Ces commentaires européens sur la dégradation de l’unité de l’OTAN poussent à s’interroger sur la pierre angulaire du traité : son fameux article 5
L’ARTICLE 5 : LA PIERRE ANGULAIRE DE L’OTAN
Il stipule que lors d’une attaque armée contre un pays de l’OTAN, l’alliance considère cet acte de violence comme une attaque armée dirigée contre l’ensemble de ses membres et prendra donc les mesures nécessaires pour venir en aide au pays attaqué. Une règle bien contraignante qui sous-entend que chaque membre devra se ranger du côté de la Turquie en cas de conflit, peu importe l’autre belligérant.

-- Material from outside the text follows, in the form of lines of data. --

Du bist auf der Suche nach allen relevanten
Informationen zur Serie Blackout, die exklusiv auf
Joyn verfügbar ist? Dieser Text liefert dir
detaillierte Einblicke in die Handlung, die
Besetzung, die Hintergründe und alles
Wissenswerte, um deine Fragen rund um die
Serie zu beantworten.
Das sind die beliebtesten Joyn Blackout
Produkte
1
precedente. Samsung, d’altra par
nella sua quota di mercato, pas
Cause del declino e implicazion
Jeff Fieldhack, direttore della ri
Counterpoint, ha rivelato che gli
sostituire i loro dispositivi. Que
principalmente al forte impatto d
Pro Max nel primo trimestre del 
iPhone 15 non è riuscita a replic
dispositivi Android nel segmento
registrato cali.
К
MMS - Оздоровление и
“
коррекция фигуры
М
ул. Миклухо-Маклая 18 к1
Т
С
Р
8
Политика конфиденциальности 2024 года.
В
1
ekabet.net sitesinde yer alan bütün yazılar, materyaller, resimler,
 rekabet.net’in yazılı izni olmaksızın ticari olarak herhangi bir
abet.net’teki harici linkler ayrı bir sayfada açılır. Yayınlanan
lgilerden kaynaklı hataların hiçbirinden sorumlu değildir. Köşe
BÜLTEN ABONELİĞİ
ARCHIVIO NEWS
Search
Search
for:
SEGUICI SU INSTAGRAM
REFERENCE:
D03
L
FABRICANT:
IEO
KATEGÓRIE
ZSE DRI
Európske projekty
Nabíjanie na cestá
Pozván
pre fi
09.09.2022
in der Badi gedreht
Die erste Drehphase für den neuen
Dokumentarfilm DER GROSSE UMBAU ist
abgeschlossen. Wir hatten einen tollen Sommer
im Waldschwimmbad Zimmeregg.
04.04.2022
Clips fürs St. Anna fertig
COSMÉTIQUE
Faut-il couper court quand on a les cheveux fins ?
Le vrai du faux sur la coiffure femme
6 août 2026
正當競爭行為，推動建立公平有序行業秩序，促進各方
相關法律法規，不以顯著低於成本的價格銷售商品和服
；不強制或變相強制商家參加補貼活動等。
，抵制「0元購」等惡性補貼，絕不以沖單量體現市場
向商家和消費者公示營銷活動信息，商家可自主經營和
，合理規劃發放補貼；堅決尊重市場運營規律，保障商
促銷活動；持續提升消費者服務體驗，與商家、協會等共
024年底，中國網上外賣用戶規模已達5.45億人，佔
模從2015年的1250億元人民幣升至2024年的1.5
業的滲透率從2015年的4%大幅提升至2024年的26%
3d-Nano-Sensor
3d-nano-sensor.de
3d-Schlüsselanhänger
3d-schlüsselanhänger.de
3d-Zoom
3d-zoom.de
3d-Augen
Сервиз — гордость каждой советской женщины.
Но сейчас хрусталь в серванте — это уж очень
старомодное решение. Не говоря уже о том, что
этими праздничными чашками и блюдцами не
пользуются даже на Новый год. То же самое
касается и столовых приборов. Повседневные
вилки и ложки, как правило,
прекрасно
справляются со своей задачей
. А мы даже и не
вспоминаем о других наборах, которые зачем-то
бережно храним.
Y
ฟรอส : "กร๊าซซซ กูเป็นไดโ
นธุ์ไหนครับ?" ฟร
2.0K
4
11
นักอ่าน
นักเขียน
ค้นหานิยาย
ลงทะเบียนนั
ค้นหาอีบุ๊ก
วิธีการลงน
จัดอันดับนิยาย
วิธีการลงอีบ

Cet article, et plus généralement la politique générale de l’OTAN sous entends une entre-aide et une communication permanente entre les états membre, et des concessions au profit d’un consensus et d’accords communs. Une politique très contraignante pour le peu d’avantages qu’elle apporte aux yeux des USA
LE DÉSINTÉRÊT DES USA
« L’épisode Kosovo » avait semé une certaine méfiance chez les hauts fonctionnaires américains.
L’opposition européenne et sa politique de limitation quant aux dommages collatéraux d’un attaque aérienne avaient été perçues comme une volonté de contraindre les forces militaires américaines et avait affaiblit la confiance de l’Oncle Sam dans l’Otan.
Au lendemain des attentats du 11 septembre 2001, les USA refusent les premières aides européennes dans la lutte contre le terrorisme. Si certains l’ont perçu comme une revanche du Kosovo, il est bien plus probable que ce soit là l’expression publique d’une stratégie de réponses aux nouvelles menaces terroristes. Affranchie de l’OTAN, les USA retrouveraient une liberté d’action dans leur intervention, renoueraient avec leur passé placé sous joug de la « Manifest Destiny » et en reviendraient à leur « politique naturelle »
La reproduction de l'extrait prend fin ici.